他的一位朋友说:“小东的家庭条件贼好,生活也很幸福,他有一个2周岁的儿子,他买的明天火车票回家,准备给儿子过生日,唉,买了个那么老大的玩具遥控车还在宾馆呢!咋说走就走了呢?这岁数真是死不起呀!”
未完待续......
18、忙碌的平安夜(2)
在急诊工作这么多年,医院就诊甚至住院的人数越来越多,但导致死亡的倒是不多。死亡原因多数也是因为酒精麻醉中枢神经,在意识不清或意识丧失的情况下发生呕吐,窒息而死。所以奉劝各位看官:第一,不饮或少饮酒;第二,别宿醉;第三,别仰头睡。多少血的教训!
我在和死者的朋友们交待完病情后,继续处理抢救室中另一个癫痫持续状态的病人。护士帮助他们将死者转移到了安慰间,还要等他的家人从外地赶来。那个癫痫持续状态的患者医院转院来的,已经持续抽搐三四个小时,医院使用了大量的地西泮鲁米那和卡马西平,来的时候患者意识不清、深昏迷,呼吸抑制状态,血气分析中血氧分压极低,我将气管插管建立后,捏着呼吸皮球,和我的学生立即推着抢救床,飞奔送往ICU行呼吸机机械通气!ICU在二楼,从电梯上去经过一条走廊就到了,ICU李医生已经打开监护室的门等待,我迅速交待完病情后立即要返回一楼诊室。
刚上电梯,身后传来异样的呼喊声。我们看到ICU门口一名中年妇女倒在了地上,旁边一名男子大声呼喊她的名字,也同时喊医生,走廊里几个睡觉的陪护家属也都惊醒了。我和学生立即跑下电梯来到他们身旁,我马上查看,中年妇女身体瘫软,意识完全丧失,我拍打她的脸,大声喊她,没有反应,食指和中指触及颈动脉没有搏动,听诊没有心音。经快速判断为呼吸心跳停止,立即进行心肺复苏,我让男家属马上把她放平在地上,一边双手交叉在胸骨部位快速按压,一边让别的家属去一楼把急救护士叫上来协助抢救。学生建议把她抬到楼下抢救室抢救,我说她刚刚心跳停止,不能错过最佳急救时间,学生二话不说马上协助我就地实施心肺复苏。

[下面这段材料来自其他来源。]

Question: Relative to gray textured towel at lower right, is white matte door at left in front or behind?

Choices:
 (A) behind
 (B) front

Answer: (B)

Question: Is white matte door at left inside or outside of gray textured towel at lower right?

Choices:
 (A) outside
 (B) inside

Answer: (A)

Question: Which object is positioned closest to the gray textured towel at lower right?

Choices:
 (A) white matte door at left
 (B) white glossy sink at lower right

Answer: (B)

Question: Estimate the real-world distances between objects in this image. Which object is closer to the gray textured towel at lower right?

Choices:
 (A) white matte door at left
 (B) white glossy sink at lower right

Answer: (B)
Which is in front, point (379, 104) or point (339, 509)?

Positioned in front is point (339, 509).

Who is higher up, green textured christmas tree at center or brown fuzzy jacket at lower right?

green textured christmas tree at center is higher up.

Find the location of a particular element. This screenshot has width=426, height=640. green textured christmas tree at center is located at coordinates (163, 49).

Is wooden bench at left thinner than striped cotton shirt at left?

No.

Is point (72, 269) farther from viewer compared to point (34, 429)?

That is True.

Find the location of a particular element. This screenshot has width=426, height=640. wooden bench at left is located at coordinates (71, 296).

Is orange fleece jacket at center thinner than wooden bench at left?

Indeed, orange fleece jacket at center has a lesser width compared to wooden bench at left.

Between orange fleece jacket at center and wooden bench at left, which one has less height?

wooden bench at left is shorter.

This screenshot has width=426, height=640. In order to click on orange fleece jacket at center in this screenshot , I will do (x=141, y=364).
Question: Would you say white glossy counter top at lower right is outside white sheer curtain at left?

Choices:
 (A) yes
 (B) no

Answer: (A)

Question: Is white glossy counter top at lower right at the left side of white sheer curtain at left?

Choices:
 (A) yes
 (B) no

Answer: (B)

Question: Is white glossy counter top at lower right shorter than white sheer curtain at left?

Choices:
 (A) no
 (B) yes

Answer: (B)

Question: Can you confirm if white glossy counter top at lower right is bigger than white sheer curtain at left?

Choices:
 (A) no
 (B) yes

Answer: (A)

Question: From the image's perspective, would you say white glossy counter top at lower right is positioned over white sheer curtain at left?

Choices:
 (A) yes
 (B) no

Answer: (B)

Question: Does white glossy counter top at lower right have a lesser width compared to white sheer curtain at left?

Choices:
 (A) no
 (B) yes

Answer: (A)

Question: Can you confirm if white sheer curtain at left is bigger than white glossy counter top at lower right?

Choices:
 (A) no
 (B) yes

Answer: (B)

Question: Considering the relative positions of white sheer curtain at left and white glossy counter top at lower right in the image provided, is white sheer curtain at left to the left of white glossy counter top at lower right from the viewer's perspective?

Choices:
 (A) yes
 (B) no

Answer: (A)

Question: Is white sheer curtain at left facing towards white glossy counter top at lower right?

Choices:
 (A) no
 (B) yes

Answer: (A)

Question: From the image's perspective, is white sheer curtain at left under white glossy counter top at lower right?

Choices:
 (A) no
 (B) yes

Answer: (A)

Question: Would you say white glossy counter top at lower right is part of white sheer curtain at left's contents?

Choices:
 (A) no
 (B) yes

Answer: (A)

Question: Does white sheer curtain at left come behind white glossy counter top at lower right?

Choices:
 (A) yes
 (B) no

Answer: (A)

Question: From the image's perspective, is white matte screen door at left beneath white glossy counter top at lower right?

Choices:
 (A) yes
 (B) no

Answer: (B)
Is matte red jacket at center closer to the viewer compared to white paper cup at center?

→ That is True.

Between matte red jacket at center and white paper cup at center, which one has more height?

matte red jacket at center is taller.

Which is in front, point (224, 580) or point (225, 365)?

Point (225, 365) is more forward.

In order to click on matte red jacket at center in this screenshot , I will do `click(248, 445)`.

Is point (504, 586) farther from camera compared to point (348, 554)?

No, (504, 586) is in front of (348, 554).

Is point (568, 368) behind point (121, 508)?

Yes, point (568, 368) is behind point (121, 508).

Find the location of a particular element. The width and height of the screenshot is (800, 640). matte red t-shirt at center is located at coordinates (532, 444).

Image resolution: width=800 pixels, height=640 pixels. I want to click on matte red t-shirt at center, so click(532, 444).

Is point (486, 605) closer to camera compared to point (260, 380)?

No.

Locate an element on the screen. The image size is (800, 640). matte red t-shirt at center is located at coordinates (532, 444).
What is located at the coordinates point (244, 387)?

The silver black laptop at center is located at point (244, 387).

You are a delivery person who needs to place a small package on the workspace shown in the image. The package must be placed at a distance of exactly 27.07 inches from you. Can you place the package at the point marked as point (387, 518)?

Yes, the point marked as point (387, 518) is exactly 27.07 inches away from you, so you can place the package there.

旁边的那位中年男家属急急忙忙地说:“这是刚才送来的出车祸那个男孩子的妈妈,刚才ICU医生向我们交待病情了,说得大手术,我老伴一着急就晕了,抽了,我还是她的后老伴,儿子马上要上手术台,这可怎么办?”他急得直搓手跺脚揪头发,不断喊着老伴的名字。急救护士到位,我们持续做着那些熟悉的抢救流程,联上监护显示室颤,电除颤2次后恢复窦性,经过大约紧张的15分钟,患者的呼吸心跳恢复了,我们呼叫ICU医生出来,把她也转入ICU。

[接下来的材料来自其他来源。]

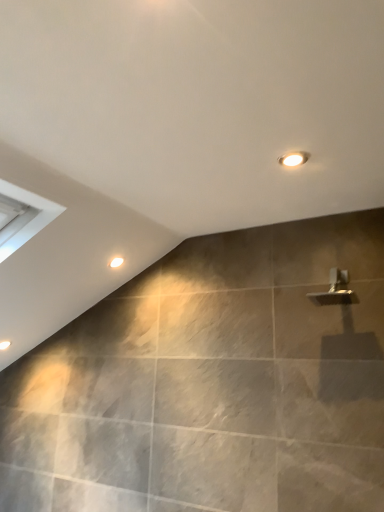 Question: Should I look upward or downward to see matte white light fixture at upper center?

Choices:
 (A) down
 (B) up

Answer: (B)

Question: Is matte white light fixture at upper center located within white glossy droplight at upper center?

Choices:
 (A) yes
 (B) no

Answer: (B)

Question: Is white glossy droplight at upper center not near matte white light fixture at upper center?

Choices:
 (A) yes
 (B) no

Answer: (A)

Question: Is the depth of white glossy droplight at upper center greater than that of matte white light fixture at upper center?

Choices:
 (A) yes
 (B) no

Answer: (A)

Question: Does white glossy droplight at upper center appear on the left side of matte white light fixture at upper center?

Choices:
 (A) no
 (B) yes

Answer: (B)

Question: Considering the relative sizes of white glossy droplight at upper center and matte white light fixture at upper center in the image provided, is white glossy droplight at upper center shorter than matte white light fixture at upper center?

Choices:
 (A) no
 (B) yes

Answer: (A)

Question: Is white glossy droplight at upper center not inside matte white light fixture at upper center?

Choices:
 (A) no
 (B) yes

Answer: (B)

Question: Can you confirm if matte white light fixture at upper center is wider than white glossy droplight at upper center?

Choices:
 (A) yes
 (B) no

Answer: (A)

Question: Considering the relative sizes of matte white light fixture at upper center and white glossy droplight at upper center in the image provided, is matte white light fixture at upper center taller than white glossy droplight at upper center?

Choices:
 (A) no
 (B) yes

Answer: (A)

Question: From the image's perspective, is matte white light fixture at upper center located beneath white glossy droplight at upper center?

Choices:
 (A) no
 (B) yes

Answer: (A)

Question: Would you say matte white light fixture at upper center is a long distance from white glossy droplight at upper center?

Choices:
 (A) yes
 (B) no

Answer: (A)

Question: From a real-world perspective, is matte white light fixture at upper center located beneath white glossy droplight at upper center?

Choices:
 (A) no
 (B) yes

Answer: (A)

Question: Would you say matte white light fixture at upper center is outside white glossy droplight at upper center?

Choices:
 (A) no
 (B) yes

Answer: (B)

Question: From a real-world perspective, is white glossy droplight at upper center above or below matte white light fixture at upper center?

Choices:
 (A) below
 (B) above

Answer: (A) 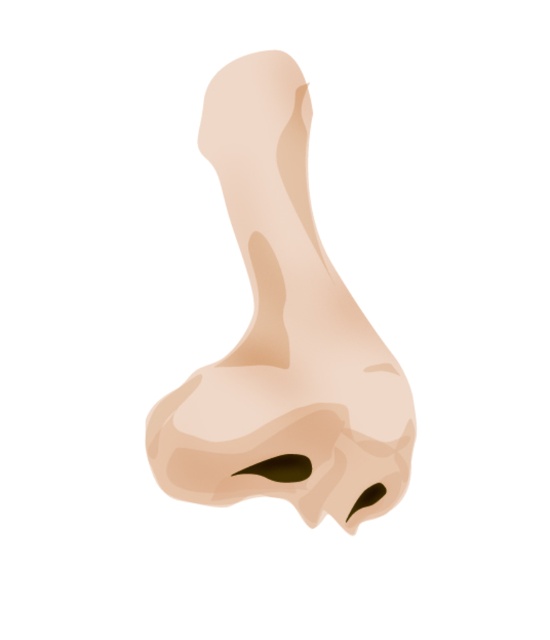 Is matte beige nose at center bigger than black matte nostril at center?

Yes, matte beige nose at center is bigger than black matte nostril at center.

Does matte beige nose at center appear on the right side of black matte nostril at center?

Incorrect, matte beige nose at center is not on the right side of black matte nostril at center.

Does point (306, 86) come farther from viewer compared to point (371, 490)?

Yes.

Locate an element on the screen. matte beige nose at center is located at coordinates (283, 332).

Does matte black nostril at center appear over black matte nostril at center?

Indeed, matte black nostril at center is positioned over black matte nostril at center.

Who is taller, matte black nostril at center or black matte nostril at center?

black matte nostril at center

Which is in front, point (299, 481) or point (370, 499)?

Point (299, 481)

This screenshot has width=550, height=640. Find the location of `matte black nostril at center`. matte black nostril at center is located at coordinates (280, 467).

Between point (162, 449) and point (270, 467), which one is positioned behind?

Point (270, 467)

Which is below, matte beige nose at center or matte black nostril at center?

matte black nostril at center is lower down.

Who is more forward, (266, 486) or (235, 474)?

Point (235, 474) is more forward.

Locate an element on the screen. This screenshot has width=550, height=640. matte beige nose at center is located at coordinates (283, 332).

ICU李医生才知道在他们大门口刚刚经历了一场生死时速,他会更专业地对该女患进行了高级复苏。那些家属旁观者们就像看了一场好莱坞大片一样,给我们的成功抢救鼓起了掌!我们很疲惫的回到急诊室,感慨起世事无常,亲情珍贵。后来,我曾向李医生询问过这对不幸的娘俩儿,他说那个女患头CT检查是脑出血,应该是极度悲伤后血压增高导致,他的儿子也是车祸外伤导致脑出血,我们都祈祷这对不幸的母子手术成功!。

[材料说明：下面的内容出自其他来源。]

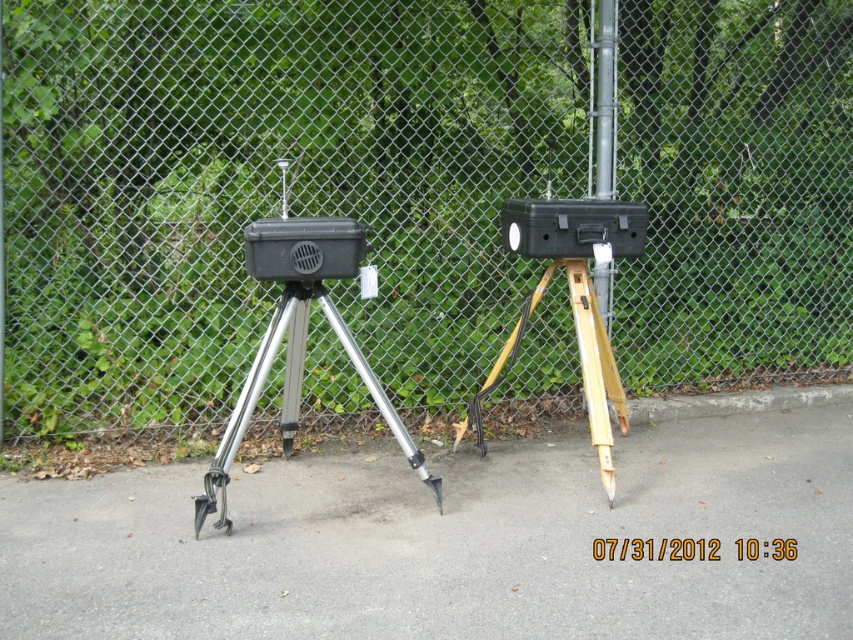 Question: Among these points, which one is farthest from the camera?

Choices:
 (A) (225, 184)
 (B) (49, 522)

Answer: (A)

Question: Which point appears closest to the camera in this image?

Choices:
 (A) (764, 499)
 (B) (303, 301)
 (C) (608, 90)
 (D) (71, 131)

Answer: (B)

Question: In this image, where is metal mesh fence at center located relative to silver metallic tripod at center?

Choices:
 (A) above
 (B) below

Answer: (A)

Question: Is metal mesh fence at center thinner than silver metallic tripod at center?

Choices:
 (A) no
 (B) yes

Answer: (A)

Question: Which point is closer to the camera taking this photo?

Choices:
 (A) (164, 132)
 (B) (602, 77)
 (C) (325, 314)

Answer: (C)

Question: Observing the image, what is the correct spatial positioning of gray asphalt pavement at center in reference to wooden tripod at center?

Choices:
 (A) left
 (B) right

Answer: (A) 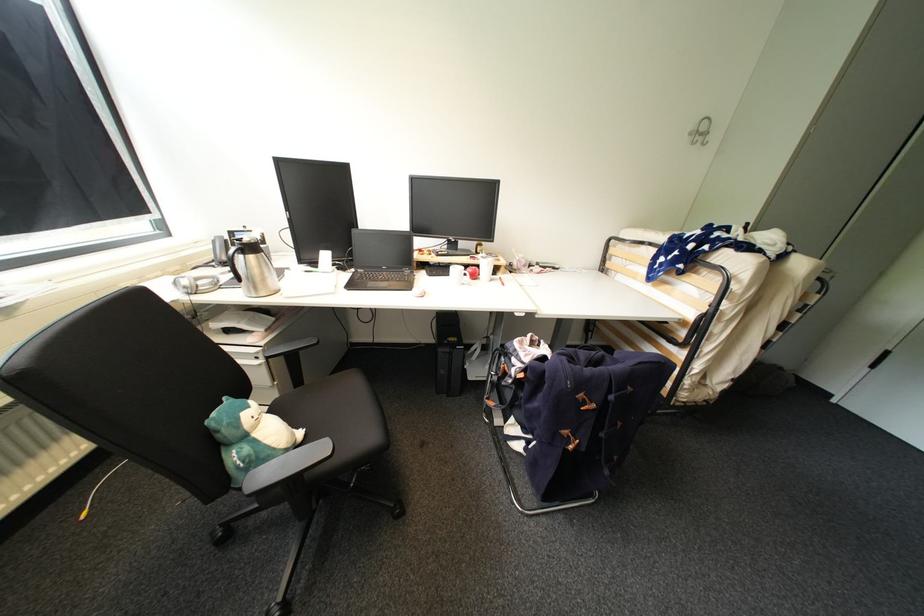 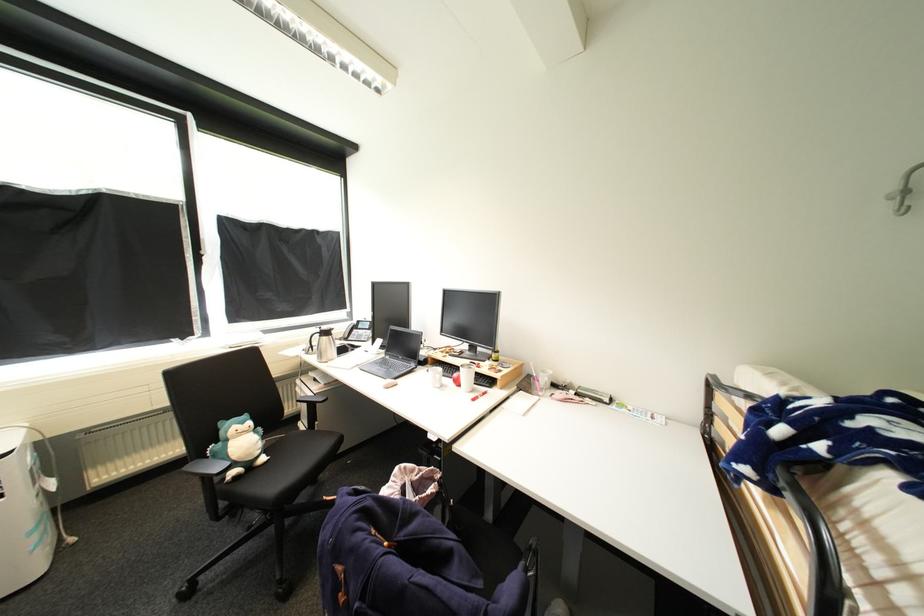 Locate, in the second image, the point that corresponds to point 256,408 in the first image.

(249, 424) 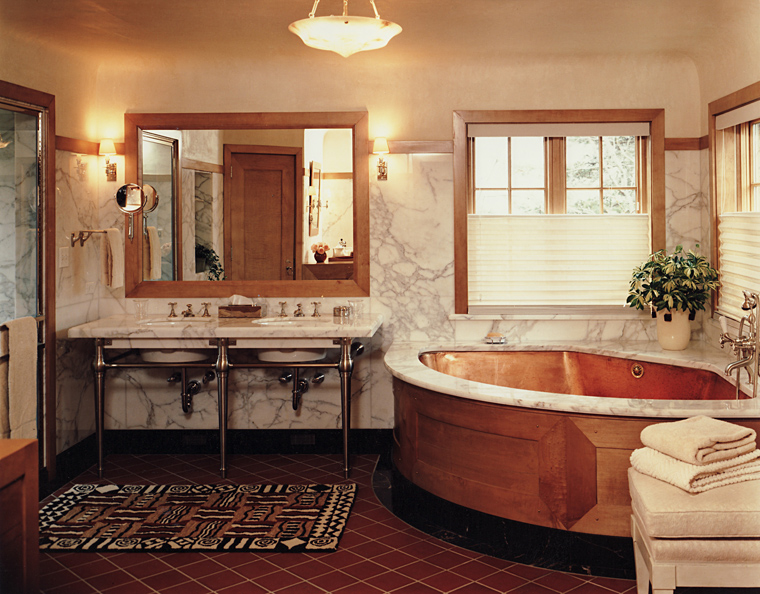 Find the location of a particular element. This screenshot has width=760, height=594. window is located at coordinates [x=492, y=166], [x=574, y=159], [x=752, y=157]. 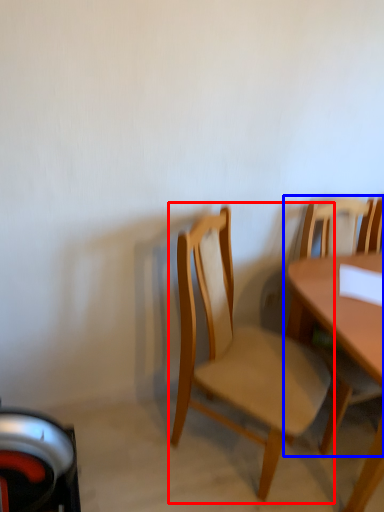 Question: Which point is closer to the camera, chair (highlighted by a red box) or chair (highlighted by a blue box)?

Choices:
 (A) chair
 (B) chair

Answer: (A)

大约凌晨5点多,醉酒死者的母亲从外地赶来了,当看到躺在安慰间床上的儿子,她先是目瞪口呆,在我向她交待情况后她失声痛哭,紧紧抱着儿子的身体不肯放手。一同来的男子是死者的哥哥,他劝着母亲,自己也已泪流满面。他搀扶着母亲坐到了椅子上,然后静静地打理着弟弟的后事。他对我说:“我弟和弟媳感情特别好,我们没敢告诉她我弟在哈尔滨抢救呢,唉,回去要怪就怪我吧。家里天塌了一半,可咋整啊!”我看着这一切,心里酸酸的,眼睛早已湿润了,作为医生我看过一幕幕生离死别的场景,几乎每天都在急诊上演着,可今天白发人送黑发人真是太让人心痛。
平安夜,一点儿也不平安!这一夜急诊内科看诊人次,我一共抢救了6名患者3人死亡,因过度疲劳我晕倒了2次。护士mm给我的老公(七一从文)打了电话,医院帮我完成了余下3个多小时的夜班工作,下班回家的路上我俩还交谈着这一夜的所见所闻,惊心动魄胆战心惊!
白天的时候我家乡的一位发小给我打电话,他说:“你昨天夜班挺忙吧!”我惊讶的说:“是呀,你怎么知道我昨晚是夜班呀?”他嗓音嘶哑的说:“昨晚你抢救的喝酒患者是咱们高中同学小东,我看到你写的病历本了,才知道是你抢救的他。”我又是一阵眩晕,脑里一片空白,我就觉得抢救时看他眼熟,名字也熟,但我从来没想过会是我的高中同学!这怎么可能?怎么可能?又不是在演电视剧?怎么会那么巧,那么不幸?唉,可这真是一个残忍的事实!”
以上为妻所写真人真事,那夜她的同学醉酒呕吐误吸而死,那夜出车祸的儿子次日手术成功一个月后痊愈出院,而他的母亲则三天后死亡,癫痫持续状态患者当夜死于ICU,家属百般刁难。妻在红区抢救室同时抢救两名患者时晕倒了,十几秒钟后被护士唤醒,醒后继续抢救患者。几分钟后再次晕倒,护士mm给我打了电话(我们几乎24小时开机),医院后继续抢救病人,无暇顾及到她。只是看到她虚弱的躺在旁边的诊床上,手上扎了静点,对我说她没事儿,让我接着看患者。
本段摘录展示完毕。